> Dataset entries
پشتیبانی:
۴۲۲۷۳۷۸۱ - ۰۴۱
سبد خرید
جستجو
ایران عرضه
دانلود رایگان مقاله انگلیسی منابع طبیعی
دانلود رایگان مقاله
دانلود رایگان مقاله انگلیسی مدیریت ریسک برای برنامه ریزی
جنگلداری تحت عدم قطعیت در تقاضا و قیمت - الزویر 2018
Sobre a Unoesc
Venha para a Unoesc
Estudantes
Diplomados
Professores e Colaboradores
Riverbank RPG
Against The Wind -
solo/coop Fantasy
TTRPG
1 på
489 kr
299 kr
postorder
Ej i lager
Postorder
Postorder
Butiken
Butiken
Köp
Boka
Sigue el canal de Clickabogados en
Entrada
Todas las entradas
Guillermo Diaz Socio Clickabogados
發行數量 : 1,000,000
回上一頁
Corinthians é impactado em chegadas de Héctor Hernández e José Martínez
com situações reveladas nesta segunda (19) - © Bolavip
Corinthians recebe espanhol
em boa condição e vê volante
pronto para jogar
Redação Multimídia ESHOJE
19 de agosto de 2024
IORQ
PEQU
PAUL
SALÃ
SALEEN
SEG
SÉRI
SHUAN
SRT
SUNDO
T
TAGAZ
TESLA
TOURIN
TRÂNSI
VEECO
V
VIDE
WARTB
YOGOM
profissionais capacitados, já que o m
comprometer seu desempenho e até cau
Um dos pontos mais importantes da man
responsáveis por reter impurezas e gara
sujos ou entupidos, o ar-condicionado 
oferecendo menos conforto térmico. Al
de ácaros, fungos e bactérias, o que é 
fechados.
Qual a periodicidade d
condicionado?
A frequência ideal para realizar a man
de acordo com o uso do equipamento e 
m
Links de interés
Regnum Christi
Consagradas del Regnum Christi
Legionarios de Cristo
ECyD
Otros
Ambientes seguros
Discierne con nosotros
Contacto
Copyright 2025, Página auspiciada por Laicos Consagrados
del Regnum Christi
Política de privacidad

> Problem
Your response should consist of the listing, reproduced exactly.

> Answer to this task
پشتیبانی:
۴۲۲۷۳۷۸۱ - ۰۴۱
سبد خرید
جستجو
ایران عرضه
دانلود رایگان مقاله انگلیسی منابع طبیعی
دانلود رایگان مقاله
دانلود رایگان مقاله انگلیسی مدیریت ریسک برای برنامه ریزی
جنگلداری تحت عدم قطعیت در تقاضا و قیمت - الزویر 2018
Sobre a Unoesc
Venha para a Unoesc
Estudantes
Diplomados
Professores e Colaboradores
Riverbank RPG
Against The Wind -
solo/coop Fantasy
TTRPG
1 på
489 kr
299 kr
postorder
Ej i lager
Postorder
Postorder
Butiken
Butiken
Köp
Boka
Sigue el canal de Clickabogados en
Entrada
Todas las entradas
Guillermo Diaz Socio Clickabogados
發行數量 : 1,000,000
回上一頁
Corinthians é impactado em chegadas de Héctor Hernández e José Martínez
com situações reveladas nesta segunda (19) - © Bolavip
Corinthians recebe espanhol
em boa condição e vê volante
pronto para jogar
Redação Multimídia ESHOJE
19 de agosto de 2024
IORQ
PEQU
PAUL
SALÃ
SALEEN
SEG
SÉRI
SHUAN
SRT
SUNDO
T
TAGAZ
TESLA
TOURIN
TRÂNSI
VEECO
V
VIDE
WARTB
YOGOM
profissionais capacitados, já que o m
comprometer seu desempenho e até cau
Um dos pontos mais importantes da man
responsáveis por reter impurezas e gara
sujos ou entupidos, o ar-condicionado 
oferecendo menos conforto térmico. Al
de ácaros, fungos e bactérias, o que é 
fechados.
Qual a periodicidade d
condicionado?
A frequência ideal para realizar a man
de acordo com o uso do equipamento e 
m
Links de interés
Regnum Christi
Consagradas del Regnum Christi
Legionarios de Cristo
ECyD
Otros
Ambientes seguros
Discierne con nosotros
Contacto
Copyright 2025, Página auspiciada por Laicos Consagrados
del Regnum Christi
Política de privacidad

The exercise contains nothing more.